Being in general admission with several fans who are as hyped as you for the show to begin creates a sense of community. Beyond general excitement for the show, many fans at Gaga shows have a similar love of creativity and art. Some of my favorite conversations and laughs of the weekend came from chatting with fans around me in line or waiting for the show to begin. I’ve always believed that fandoms are not simply born from devotion to an artist; they are about a community of people coming together to have a shared experience. From front row I was on the front lines with Monsters who had traveled to multiple shows. Some were driven by friendship, others by pure love of Gaga. Near the end of the concert a group of fans threw a letter onstage which Gaga read aloud. The letter was signed by several fans who had met at shows in years past and this year had decided to travel together to twelve tour stops. “We are a group of fans who have come together from all over the country. This is our last night together,” the letter read. “And we’d like to thank you for bringing us together as friends.” Along with the letter the group of friends gave her a jacket signed by each of them with their favorite lyrics handwritten on the jacket. “I’m gonna keep this on for the next song,” Gaga said, tearing up. “There’s a lot of love on this jacket.”
I was moved by moments like this because they reflected what makes concerts and fandoms so important. Communities are formed at pop shows for LGBT fans feeling disenfranchised. As fans grow older, the community bond becomes stronger. We’ve survived this, you begin thinking, together.
But if you’re going to pick any show to see up close, it has to be Gaga’s. The fashion is to die for. The visuals are stunning and conceptual.

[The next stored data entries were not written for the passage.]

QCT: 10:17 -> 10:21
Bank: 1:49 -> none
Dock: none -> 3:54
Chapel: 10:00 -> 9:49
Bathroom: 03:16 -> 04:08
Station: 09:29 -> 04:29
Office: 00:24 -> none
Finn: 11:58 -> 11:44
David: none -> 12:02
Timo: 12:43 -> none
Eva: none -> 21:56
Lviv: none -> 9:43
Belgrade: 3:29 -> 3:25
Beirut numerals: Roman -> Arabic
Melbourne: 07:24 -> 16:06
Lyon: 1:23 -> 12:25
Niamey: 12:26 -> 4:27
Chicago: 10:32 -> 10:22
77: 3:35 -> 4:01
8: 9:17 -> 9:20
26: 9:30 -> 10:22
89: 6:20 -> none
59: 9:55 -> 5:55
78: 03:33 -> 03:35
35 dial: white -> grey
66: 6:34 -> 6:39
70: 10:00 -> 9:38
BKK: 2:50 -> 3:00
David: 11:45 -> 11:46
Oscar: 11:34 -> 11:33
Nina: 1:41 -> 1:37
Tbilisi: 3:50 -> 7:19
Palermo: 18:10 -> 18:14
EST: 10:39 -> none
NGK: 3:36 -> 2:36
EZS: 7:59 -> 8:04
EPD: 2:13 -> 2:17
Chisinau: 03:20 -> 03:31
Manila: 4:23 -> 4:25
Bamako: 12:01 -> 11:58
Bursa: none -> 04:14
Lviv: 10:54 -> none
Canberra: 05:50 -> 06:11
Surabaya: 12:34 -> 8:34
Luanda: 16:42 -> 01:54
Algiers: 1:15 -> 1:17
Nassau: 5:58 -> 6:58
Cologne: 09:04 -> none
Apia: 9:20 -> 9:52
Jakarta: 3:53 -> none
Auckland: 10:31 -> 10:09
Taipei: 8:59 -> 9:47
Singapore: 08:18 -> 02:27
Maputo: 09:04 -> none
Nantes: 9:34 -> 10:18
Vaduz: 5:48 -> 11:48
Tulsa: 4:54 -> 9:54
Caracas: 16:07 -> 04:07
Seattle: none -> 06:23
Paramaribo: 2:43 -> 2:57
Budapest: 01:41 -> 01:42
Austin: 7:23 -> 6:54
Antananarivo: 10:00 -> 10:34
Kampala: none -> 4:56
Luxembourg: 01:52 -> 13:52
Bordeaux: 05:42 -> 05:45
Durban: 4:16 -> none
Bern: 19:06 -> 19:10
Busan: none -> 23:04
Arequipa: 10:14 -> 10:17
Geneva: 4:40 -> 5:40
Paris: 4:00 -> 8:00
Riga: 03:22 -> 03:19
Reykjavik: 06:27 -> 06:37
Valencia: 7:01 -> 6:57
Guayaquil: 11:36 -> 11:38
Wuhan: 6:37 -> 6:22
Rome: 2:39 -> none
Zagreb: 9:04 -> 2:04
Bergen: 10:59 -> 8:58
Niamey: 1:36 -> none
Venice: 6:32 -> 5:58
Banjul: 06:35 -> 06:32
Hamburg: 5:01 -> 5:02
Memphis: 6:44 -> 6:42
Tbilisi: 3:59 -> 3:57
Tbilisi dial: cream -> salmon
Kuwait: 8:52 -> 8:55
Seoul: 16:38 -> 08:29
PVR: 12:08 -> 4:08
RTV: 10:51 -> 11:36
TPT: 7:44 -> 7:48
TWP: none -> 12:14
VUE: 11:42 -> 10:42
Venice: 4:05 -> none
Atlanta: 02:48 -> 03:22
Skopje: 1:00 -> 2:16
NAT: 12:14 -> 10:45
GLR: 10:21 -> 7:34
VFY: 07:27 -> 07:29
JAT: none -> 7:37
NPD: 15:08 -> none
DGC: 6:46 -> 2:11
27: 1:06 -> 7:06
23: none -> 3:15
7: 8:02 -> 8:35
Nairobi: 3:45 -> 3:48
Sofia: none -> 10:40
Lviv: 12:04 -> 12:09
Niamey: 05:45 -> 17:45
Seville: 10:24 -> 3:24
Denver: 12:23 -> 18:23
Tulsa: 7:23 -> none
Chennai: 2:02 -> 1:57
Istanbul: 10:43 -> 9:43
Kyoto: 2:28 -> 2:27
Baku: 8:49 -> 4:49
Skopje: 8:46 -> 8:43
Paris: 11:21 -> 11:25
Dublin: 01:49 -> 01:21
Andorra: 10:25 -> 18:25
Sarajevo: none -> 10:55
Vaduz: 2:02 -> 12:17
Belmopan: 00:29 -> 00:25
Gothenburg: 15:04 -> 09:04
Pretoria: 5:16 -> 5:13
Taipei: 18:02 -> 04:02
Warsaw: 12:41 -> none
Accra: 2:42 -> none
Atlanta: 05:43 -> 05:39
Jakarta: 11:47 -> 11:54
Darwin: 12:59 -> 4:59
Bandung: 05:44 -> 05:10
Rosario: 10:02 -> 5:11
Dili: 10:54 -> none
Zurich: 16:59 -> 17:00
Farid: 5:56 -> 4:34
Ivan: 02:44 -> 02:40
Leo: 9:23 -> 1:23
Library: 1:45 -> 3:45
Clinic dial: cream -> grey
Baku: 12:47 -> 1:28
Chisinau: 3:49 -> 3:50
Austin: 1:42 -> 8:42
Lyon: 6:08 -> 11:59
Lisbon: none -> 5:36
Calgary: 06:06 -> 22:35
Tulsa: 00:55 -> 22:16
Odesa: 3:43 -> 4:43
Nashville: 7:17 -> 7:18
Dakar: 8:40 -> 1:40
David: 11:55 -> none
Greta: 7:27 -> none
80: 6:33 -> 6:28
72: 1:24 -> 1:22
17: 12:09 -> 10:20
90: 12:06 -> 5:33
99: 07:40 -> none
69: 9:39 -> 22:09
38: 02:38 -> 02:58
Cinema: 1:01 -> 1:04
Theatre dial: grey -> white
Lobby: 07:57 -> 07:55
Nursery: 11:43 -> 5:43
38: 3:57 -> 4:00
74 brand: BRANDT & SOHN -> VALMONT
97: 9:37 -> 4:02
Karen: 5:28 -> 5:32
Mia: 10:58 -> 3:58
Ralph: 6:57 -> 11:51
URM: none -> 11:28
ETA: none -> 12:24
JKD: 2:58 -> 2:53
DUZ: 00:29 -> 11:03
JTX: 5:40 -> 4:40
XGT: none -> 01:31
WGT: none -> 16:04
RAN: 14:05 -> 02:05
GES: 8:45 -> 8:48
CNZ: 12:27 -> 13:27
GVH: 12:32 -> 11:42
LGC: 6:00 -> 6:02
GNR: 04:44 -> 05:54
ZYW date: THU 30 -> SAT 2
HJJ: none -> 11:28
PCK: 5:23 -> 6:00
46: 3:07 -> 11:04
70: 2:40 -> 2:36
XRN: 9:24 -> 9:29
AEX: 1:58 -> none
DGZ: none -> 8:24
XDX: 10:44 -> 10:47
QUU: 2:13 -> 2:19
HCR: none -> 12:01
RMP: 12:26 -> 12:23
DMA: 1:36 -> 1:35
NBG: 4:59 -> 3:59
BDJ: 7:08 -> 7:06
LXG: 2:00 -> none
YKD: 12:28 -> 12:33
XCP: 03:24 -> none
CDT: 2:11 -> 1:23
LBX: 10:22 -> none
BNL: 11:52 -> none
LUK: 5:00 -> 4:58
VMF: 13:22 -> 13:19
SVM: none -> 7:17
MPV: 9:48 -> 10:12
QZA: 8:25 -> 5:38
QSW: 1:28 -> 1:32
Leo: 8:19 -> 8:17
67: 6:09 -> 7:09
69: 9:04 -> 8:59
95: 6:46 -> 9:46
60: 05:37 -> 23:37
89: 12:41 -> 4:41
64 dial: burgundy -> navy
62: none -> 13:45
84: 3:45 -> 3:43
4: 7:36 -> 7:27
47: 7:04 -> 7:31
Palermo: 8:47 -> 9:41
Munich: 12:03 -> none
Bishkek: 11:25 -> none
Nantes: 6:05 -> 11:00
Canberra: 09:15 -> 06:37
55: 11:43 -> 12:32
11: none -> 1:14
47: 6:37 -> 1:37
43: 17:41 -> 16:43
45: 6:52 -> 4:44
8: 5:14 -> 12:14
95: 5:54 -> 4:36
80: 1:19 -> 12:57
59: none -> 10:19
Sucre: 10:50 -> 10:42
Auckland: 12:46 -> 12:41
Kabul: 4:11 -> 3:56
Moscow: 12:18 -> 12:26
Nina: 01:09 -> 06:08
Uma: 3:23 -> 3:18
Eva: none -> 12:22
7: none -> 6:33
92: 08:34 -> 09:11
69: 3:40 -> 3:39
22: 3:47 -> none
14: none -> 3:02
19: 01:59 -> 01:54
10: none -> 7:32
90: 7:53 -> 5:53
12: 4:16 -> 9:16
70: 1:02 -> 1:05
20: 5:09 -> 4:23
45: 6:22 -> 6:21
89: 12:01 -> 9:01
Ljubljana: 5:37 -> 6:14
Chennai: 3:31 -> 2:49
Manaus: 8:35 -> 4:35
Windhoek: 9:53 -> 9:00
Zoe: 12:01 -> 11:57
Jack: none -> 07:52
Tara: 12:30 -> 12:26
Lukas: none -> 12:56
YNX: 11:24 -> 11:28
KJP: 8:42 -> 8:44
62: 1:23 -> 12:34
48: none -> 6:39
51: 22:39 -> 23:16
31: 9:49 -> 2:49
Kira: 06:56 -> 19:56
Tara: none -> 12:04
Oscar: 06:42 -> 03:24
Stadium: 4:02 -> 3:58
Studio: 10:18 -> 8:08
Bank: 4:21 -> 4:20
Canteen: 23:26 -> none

And you feel like you are seeing a real icon in the flesh. There are so many incredible moments in the “Joanne” tour. From the entrance of Gaga performing “Diamond Heart” wearing a glittering pink cowboy hat to the insane pulsating energy of hearing “Scheisse” live as the stage tilts and turns, it is an electrifying show. Gaga uses state of the art production to create a concert experience unlike any other. Module runways drop from the arena ceiling for Gaga to travel across to satellite stages. The main stage rises and tilts with a huge video screen behind it. The tour interludes are also gag-worthy – one of the best features Gaga gunning it in a car leaving the viewers in the (pink) dust. And one of my favorite moments came when Gaga performed “The Cure.” As she sings, “So baby say yes,” scores of gays screamed out “YAAASSSSSS” making for a moment that gave me a bit of a laugh.
“Joanne” is about the aunt Gaga never met, but the album is also about her. Gaga’s middle name is Joanne and the album is a reference to Gaga returning to her roots of who she really is. I’d argue the same concept for her fans. Many fans attending the tour have never met Gaga and probably never will, but what she stands for is a part of them. Staying true to who you are and knowing you’re a superstar no matter where you come from are two principles Gaga has preached since the beginning of her career. Everyone I met at the “Joanne” tour stop in St. Louis is a true superstar. If you’re looking for one thing to admire about the Monsters, admire that they all choose to be themselves and thrive in a world that still doesn’t understand the meaning of equality.